Investigating the evolutionary dynamics of chemical defences, warning colouration and predator learning.
In a Nutshell
Aposematism is an antipredator strategy in which chemical defences (e.g. toxicity, distastefulness) are advertised to potential predators using warning signals (such as bright colours, like a bee). Predators learn to avoid such species, and likewise avoid the costs of sub-optimal foraging. The potential prey benefits by not being eaten.
We work on many different aspects of aposematism, but broadly speaking we are interested in the initial evolution of aposematism and its ongoing maintenance. One particular interest is how aposematism is maintained when there is variation in warning signals (which theoretically makes it harder for predators to associate a signal with distastefulness). More recently, we have also become interested in the underlying diversity of <chemical defences> that aposematism signals.
Our studies cover a wide scope, including:
- the selection pressures acting on aposematic prey
- the optimality of signalling
- trade-offs in signal expression
- geographic variation in warning signals
- the evolution of Batesian (harmless prey imitates aposematic prey) and Müllerian (aposematic prey imitates another aposematic prey) mimicry.
Our study systems for aposematism are wood tiger moths, snakes, and poison frogs. We also do many studies using wild bird predators and artificial prey in the lab.
- Alatalo RV & Mappes J. 1996: Tracking the evolution of warning signals – Nature 383: 708-710.
- Mappes J, Marples N, Endler JA. 2005: The complex business of survival by aposematism. Trends in Ecology and Evolution 20: 598-603.
- Thorogood R, Kokko H & Mappes J. 2018: Social transmission of avoidance among predators facilitates the spread of novel prey. Nature Ecology and Evolution 2, 254–261
Signal polymorphism in the wood tiger moth,
Our main study species expresses polymorphic colouration between and within populations despite strong frequency-dependent selection on warning signals (see Lindström et al 2001).

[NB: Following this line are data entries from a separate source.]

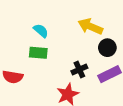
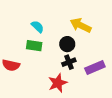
black circle: (107, 48) -> (67, 44), moved

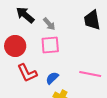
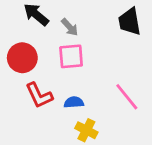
pink line: (90, 74) -> (127, 97), turned 40
blue semicircle: (52, 78) -> (74, 102), turned 40

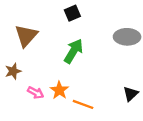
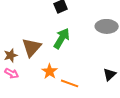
brown triangle: (26, 36) -> (32, 47), moved
pink arrow: (36, 93) -> (12, 73), moved

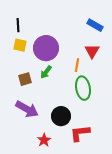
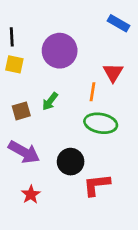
blue rectangle: (95, 25) -> (118, 23), moved
purple circle: (46, 48) -> (60, 51), moved
green ellipse: (83, 88) -> (101, 123), turned -70
red star: (44, 140) -> (31, 194), moved

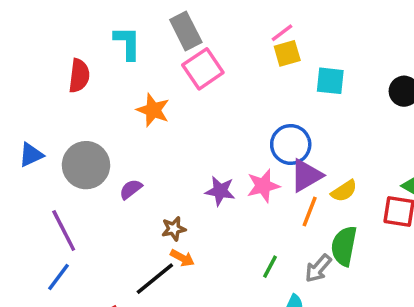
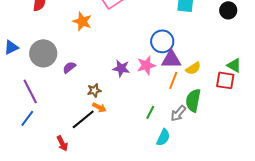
purple triangle: (306, 175) -> (171, 59), turned 30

We have discovered that this colour polymorphism is an outcome of multiple, sometimes conflicting, selection pressures.
For example, our experiments show that, in Scandinavia, yellow morphs are better protected against avian predators but white morphs have better mating success (Nokelainen et al. 2012). Attack risk can also vary between morphs depending on the predator community composition: yellow males are better protected when Paridae (e.g. great tits) are abundant, whereas white males have the advantage when Prunellidae (dunnocks) are abundant (Nokelainen et al. 2014).
Furthermore, there are trade-offs between warning signal efficacy and thermoregulation (Hegna et al. 2013). Not to mention genetic correlations between colouration and immunity mechanisms (Nokelainen et al. 2013).
Taken together, our results are indicative of a more complex dynamic between predators and aposematic prey than suggested by classic views of positive frequency-dependent selection favouring local morphs.